Standards in Genomic Sciences
Robbins et al.
In keeping with the coordination and collaboration
goals of RCN4GSC, contact was made with the organizers of the NESCent meeting to initiate linkages
and two participants in the NESCent meeting (including one of the organizers) also participated in
this present RCN4GSC workshop.
Genomic methods will have an increasingly important role to play in biodiversity, ecological and
conservation research, where data standards such
as Darwin Core (DwC) and Ecological Metadata
Language (EML) have already been developed.
Recognizing that effective data management across
biodiversity and (meta)genomics will require the
joint use of shared standards, the GSC convened
this planning meeting to begin exploring opportunities and challenges associated with data management at the interface of biodiversity and (meta)genomics (≡ both genomics and metagenomics).
Purposes of the Meeting
Because work at this interface is expanding rapidly, efforts to facilitate appropriate data management must also occur rapidly. Therefore this
meeting was convened (with some urgency) as a
planning session, aimed at getting as much information “on the table” as possible. Specifically, the
goal was to identify potential for positive interactions and progress, especially building on successes at establishing data standards by the GSC and
by the biodiversity and ecological communities.

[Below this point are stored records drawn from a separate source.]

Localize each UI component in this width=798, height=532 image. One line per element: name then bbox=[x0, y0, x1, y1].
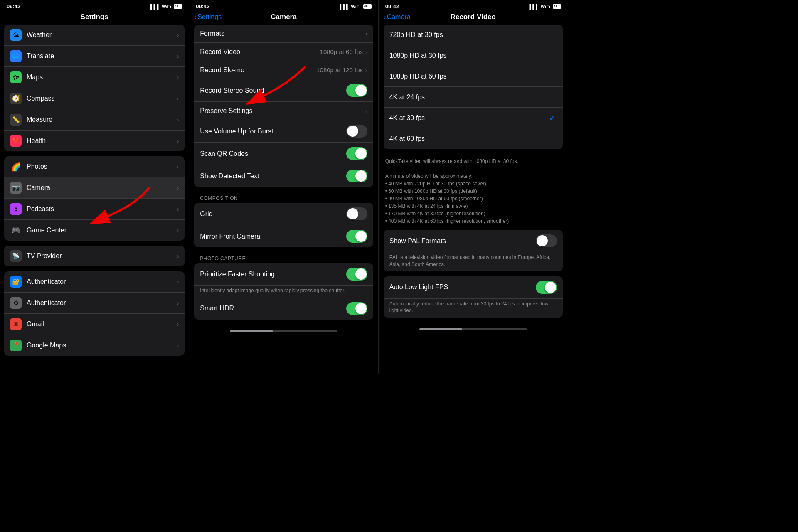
chevron-weather: › bbox=[177, 32, 179, 38]
mirror-front-toggle[interactable] bbox=[346, 230, 367, 243]
pal-group: Show PAL Formats PAL is a television vid… bbox=[384, 230, 563, 271]
settings-row-measure[interactable]: 📏 Measure › bbox=[4, 109, 185, 131]
settings-row-weather[interactable]: 🌤 Weather › bbox=[4, 25, 185, 46]
option-720p-30[interactable]: 720p HD at 30 fps bbox=[384, 25, 563, 45]
measure-icon: 📏 bbox=[10, 114, 22, 126]
option-4k-60[interactable]: 4K at 60 fps bbox=[384, 128, 563, 149]
auth1-label: Authenticator bbox=[27, 278, 177, 286]
scan-qr-label: Scan QR Codes bbox=[200, 150, 346, 158]
auth1-icon: 🔐 bbox=[10, 276, 22, 288]
video-quality-group: 720p HD at 30 fps 1080p HD at 30 fps 108… bbox=[384, 25, 563, 149]
low-light-group: Auto Low Light FPS Automatically reduce … bbox=[384, 276, 563, 318]
tvprovider-label: TV Provider bbox=[27, 252, 177, 260]
camera-group-1: Formats › Record Video 1080p at 60 fps ›… bbox=[194, 25, 373, 187]
wifi-icon: WiFi bbox=[162, 4, 171, 9]
record-video-row[interactable]: Record Video 1080p at 60 fps › bbox=[194, 43, 373, 61]
show-detected-text-toggle[interactable] bbox=[346, 170, 367, 182]
show-pal-row[interactable]: Show PAL Formats bbox=[384, 230, 563, 252]
show-detected-text-row[interactable]: Show Detected Text bbox=[194, 165, 373, 187]
show-pal-toggle[interactable] bbox=[536, 234, 557, 247]
composition-label: COMPOSITION bbox=[194, 192, 373, 203]
record-stereo-row[interactable]: Record Stereo Sound bbox=[194, 79, 373, 102]
toggle-knob-prioritize bbox=[355, 268, 367, 280]
settings-row-health[interactable]: ❤️ Health › bbox=[4, 131, 185, 151]
toggle-knob-detected bbox=[355, 170, 367, 182]
gmail-icon: ✉ bbox=[10, 318, 22, 330]
selected-checkmark: ✓ bbox=[549, 113, 555, 123]
option-4k-30-label: 4K at 30 fps bbox=[389, 114, 549, 122]
auto-low-light-row[interactable]: Auto Low Light FPS bbox=[384, 276, 563, 299]
settings-row-googlemaps[interactable]: 📍 Google Maps › bbox=[4, 335, 185, 356]
scan-qr-row[interactable]: Scan QR Codes bbox=[194, 143, 373, 165]
photo-capture-section: PHOTO CAPTURE Prioritize Faster Shooting… bbox=[194, 252, 373, 320]
grid-row[interactable]: Grid bbox=[194, 203, 373, 225]
health-label: Health bbox=[27, 137, 177, 145]
settings-row-gmail[interactable]: ✉ Gmail › bbox=[4, 314, 185, 335]
panel-settings: 09:42 ▌▌▌ WiFi Settings 🌤 Weather › 🌐 Tr… bbox=[0, 0, 189, 374]
prioritize-row[interactable]: Prioritize Faster Shooting bbox=[194, 263, 373, 286]
settings-row-podcasts[interactable]: 🎙 Podcasts › bbox=[4, 199, 185, 220]
mirror-front-row[interactable]: Mirror Front Camera bbox=[194, 225, 373, 247]
tvprovider-icon: 📡 bbox=[10, 250, 22, 262]
smart-hdr-toggle[interactable] bbox=[346, 302, 367, 315]
panel-record-video: 09:42 ▌▌▌ WiFi ‹ Camera Record Video 720… bbox=[379, 0, 568, 374]
section-group-2: 🌈 Photos › 📷 Camera › 🎙 Podcasts › 🎮 Gam… bbox=[4, 156, 185, 241]
section-group-4: 🔐 Authenticator › ⚙ Authenticator › ✉ Gm… bbox=[4, 271, 185, 356]
time-2: 09:42 bbox=[196, 3, 209, 10]
scroll-indicator-3 bbox=[419, 328, 527, 330]
gmail-label: Gmail bbox=[27, 320, 177, 328]
volume-burst-toggle[interactable] bbox=[346, 125, 367, 138]
camera-settings-list: Formats › Record Video 1080p at 60 fps ›… bbox=[189, 25, 378, 374]
nav-back-2[interactable]: ‹ Settings bbox=[194, 13, 222, 22]
prioritize-toggle[interactable] bbox=[346, 268, 367, 281]
chevron-podcasts: › bbox=[177, 206, 179, 212]
grid-toggle[interactable] bbox=[346, 207, 367, 220]
record-video-list: 720p HD at 30 fps 1080p HD at 30 fps 108… bbox=[379, 25, 568, 374]
wifi-icon-2: WiFi bbox=[351, 4, 361, 9]
settings-row-auth1[interactable]: 🔐 Authenticator › bbox=[4, 271, 185, 293]
settings-row-photos[interactable]: 🌈 Photos › bbox=[4, 156, 185, 177]
section-group-1: 🌤 Weather › 🌐 Translate › 🗺 Maps › 🧭 Com… bbox=[4, 25, 185, 151]
status-bar-3: 09:42 ▌▌▌ WiFi bbox=[379, 0, 568, 11]
scan-qr-toggle[interactable] bbox=[346, 147, 367, 160]
record-stereo-label: Record Stereo Sound bbox=[200, 87, 346, 94]
option-4k-24[interactable]: 4K at 24 fps bbox=[384, 87, 563, 108]
back-label-3: Camera bbox=[387, 13, 411, 21]
settings-row-translate[interactable]: 🌐 Translate › bbox=[4, 46, 185, 67]
podcasts-icon: 🎙 bbox=[10, 203, 22, 215]
option-4k-30[interactable]: 4K at 30 fps ✓ bbox=[384, 108, 563, 128]
settings-row-auth2[interactable]: ⚙ Authenticator › bbox=[4, 293, 185, 314]
nav-back-3[interactable]: ‹ Camera bbox=[384, 13, 411, 22]
photo-capture-group: Prioritize Faster Shooting Intelligently… bbox=[194, 263, 373, 320]
googlemaps-label: Google Maps bbox=[27, 342, 177, 349]
auto-low-light-label: Auto Low Light FPS bbox=[389, 283, 536, 291]
record-slomo-row[interactable]: Record Slo-mo 1080p at 120 fps › bbox=[194, 61, 373, 79]
nav-title-1: Settings bbox=[81, 13, 108, 21]
record-video-value: 1080p at 60 fps bbox=[320, 48, 363, 55]
smart-hdr-row[interactable]: Smart HDR bbox=[194, 298, 373, 320]
option-1080p-60-label: 1080p HD at 60 fps bbox=[389, 73, 557, 80]
settings-row-gamecenter[interactable]: 🎮 Game Center › bbox=[4, 220, 185, 241]
camera-icon: 📷 bbox=[10, 182, 22, 194]
option-1080p-30[interactable]: 1080p HD at 30 fps bbox=[384, 45, 563, 66]
settings-row-compass[interactable]: 🧭 Compass › bbox=[4, 88, 185, 109]
signal-icon-3: ▌▌▌ bbox=[529, 4, 539, 9]
chevron-formats: › bbox=[365, 30, 367, 37]
settings-row-camera[interactable]: 📷 Camera › bbox=[4, 177, 185, 199]
status-icons-2: ▌▌▌ WiFi bbox=[340, 4, 372, 9]
wifi-icon-3: WiFi bbox=[541, 4, 550, 9]
preserve-settings-row[interactable]: Preserve Settings › bbox=[194, 102, 373, 120]
volume-burst-row[interactable]: Use Volume Up for Burst bbox=[194, 120, 373, 143]
toggle-knob-qr bbox=[355, 148, 367, 159]
option-1080p-60[interactable]: 1080p HD at 60 fps bbox=[384, 66, 563, 87]
podcasts-label: Podcasts bbox=[27, 205, 177, 213]
maps-label: Maps bbox=[27, 74, 177, 81]
settings-row-tvprovider[interactable]: 📡 TV Provider › bbox=[4, 246, 185, 266]
auto-low-light-toggle[interactable] bbox=[536, 281, 557, 294]
chevron-health: › bbox=[177, 138, 179, 144]
show-pal-label: Show PAL Formats bbox=[389, 237, 536, 245]
formats-row[interactable]: Formats › bbox=[194, 25, 373, 43]
settings-row-maps[interactable]: 🗺 Maps › bbox=[4, 67, 185, 88]
nav-bar-1: Settings bbox=[0, 11, 189, 25]
record-stereo-toggle[interactable] bbox=[346, 84, 367, 97]
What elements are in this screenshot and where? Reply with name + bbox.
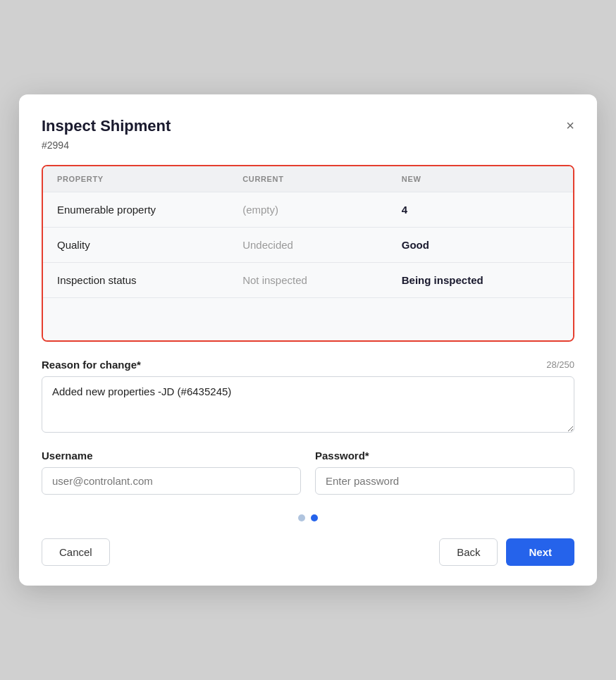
modal-footer: Cancel Back Next — [42, 538, 574, 566]
header-property: PROPERTY — [43, 166, 228, 192]
dot-1 — [298, 514, 305, 521]
cell-new: Being inspected — [388, 263, 573, 298]
username-input[interactable] — [42, 467, 301, 495]
reason-textarea[interactable] — [42, 376, 574, 433]
username-group: Username — [42, 450, 301, 495]
table-row: Inspection statusNot inspectedBeing insp… — [43, 263, 573, 298]
pagination-dots — [42, 514, 574, 521]
password-label: Password* — [315, 450, 574, 462]
table-row: QualityUndecidedGood — [43, 228, 573, 263]
cell-property: Quality — [43, 228, 228, 263]
header-current: CURRENT — [228, 166, 388, 192]
header-new: NEW — [388, 166, 573, 192]
footer-right: Back Next — [439, 538, 574, 566]
next-button[interactable]: Next — [506, 538, 574, 566]
cell-property: Enumerable property — [43, 192, 228, 228]
table-header-row: PROPERTY CURRENT NEW — [43, 166, 573, 192]
reason-label: Reason for change* — [42, 359, 141, 371]
credentials-row: Username Password* — [42, 450, 574, 495]
cell-new: 4 — [388, 192, 573, 228]
modal-title: Inspect Shipment — [42, 117, 171, 135]
modal-dialog: Inspect Shipment × #2994 PROPERTY CURREN… — [19, 94, 597, 586]
char-count: 28/250 — [546, 359, 574, 370]
password-group: Password* — [315, 450, 574, 495]
cell-current: Not inspected — [228, 263, 388, 298]
table-empty-spacer — [43, 298, 573, 340]
cancel-button[interactable]: Cancel — [42, 538, 110, 566]
cell-current: Undecided — [228, 228, 388, 263]
reason-section-header: Reason for change* 28/250 — [42, 359, 574, 371]
modal-header: Inspect Shipment × — [42, 117, 574, 135]
username-label: Username — [42, 450, 301, 462]
table-row: Enumerable property(empty)4 — [43, 192, 573, 228]
back-button[interactable]: Back — [439, 538, 498, 566]
changes-table-container: PROPERTY CURRENT NEW Enumerable property… — [42, 165, 574, 342]
password-input[interactable] — [315, 467, 574, 495]
cell-property: Inspection status — [43, 263, 228, 298]
modal-overlay: Inspect Shipment × #2994 PROPERTY CURREN… — [0, 0, 616, 680]
cell-current: (empty) — [228, 192, 388, 228]
dot-2 — [311, 514, 318, 521]
close-button[interactable]: × — [566, 118, 574, 132]
cell-new: Good — [388, 228, 573, 263]
changes-table: PROPERTY CURRENT NEW Enumerable property… — [43, 166, 573, 340]
modal-subtitle: #2994 — [42, 140, 574, 151]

The purposes of the workshop were:
• To identify and characterize opportunities, challenges, and benefits that
occur when genomic and
metagenomic technologies, methods,
and standards (for data exchange and
contextual data and metadata) are
brought to bear upon studies of biodiversity (the interface),
• To identify and characterize the
methods and tools necessary to deliver benefits and to address the challenges identified above,
• To assess the adequacy of current
technology and infrastructure in this
context, and to identify gaps and inadequacies in current capabilities,
methods, approaches, or standards,
http://standardsingenomics.org
• To propose steps to remediate identified deficiencies and advance the interface,
• To provide input for a white paper, ultimately to be published in Standards
in Genomic Sciences (SIGS — the GSC’s
e-journal) documenting key aspects
of the interface,
• To identify key participants who
should be added (besides extant GSC
and GSC Biodiversity Working Group
members) to contribute, edit, and critique the white paper through email,
teleconference, small working groups
or other vehicles. (The white paper
will be discussed at the international
GSC meetings, GSC 11 and 12, over
the course of 2011, extensively reviewed by GSC and its Working
Group, and all of the attendees of this
March workshop.)
• To establish a preliminary outline of
what topics would need to be addressed at a large scale “GSCBiodiversity-Interface” meeting
(should one occur), and
• To identify and validate what organizations and individuals would be essential for the large scale interface
meeting (or if this is too complex,
what sorts of more modest scale interactions would be necessary to establish an effective set of networks
for the GSC among diverse subfields).
Participants
In keeping with our sense of urgency, the goal was to
convene a meeting quickly to initiate activities in this
area. Therefore, attendees were invited as individuals — not as representatives of an organization or
institution or another. While this allowed us to be
nimble in initiating the process, we recognize the
importance of ultimately achieving general community and institutional consensus before the adoption
of final recommendations regarding standards can
occur.
At the same time, efforts were made to be “representative or inclusive enough” on a scale that should
allow actual planning to be done and to provide appropriate “future-proofing” of the implemented ideals.
161
RCN4GSC Workshop Report
Activities and Analysis
The attendees discussed both opportunities and
challenges associated with the interface of traditional biodiversity surveys and (meta)genomic
analysis of biodiversity. Recognizing that work at
the interface could revolutionize our understanding of biology, the group spent time laying out
both a future vision for integrated data management and an assessment of initial steps that offer
the greatest opportunity for immediate pay back.
Conclusions
Participants at the planning meeting unanimously
concluded that the application of genomic and
metagenomic tools to studies of biodiversity and
ecology are sure to deepen our understanding of
those fields. Expanding the range of species subjected to study by (meta)genomic tools beyond
prokaryotes and ‘model’ eukaryotes would broaden our understanding of those species. This greater depth and breadth could transform our understanding of all of biology.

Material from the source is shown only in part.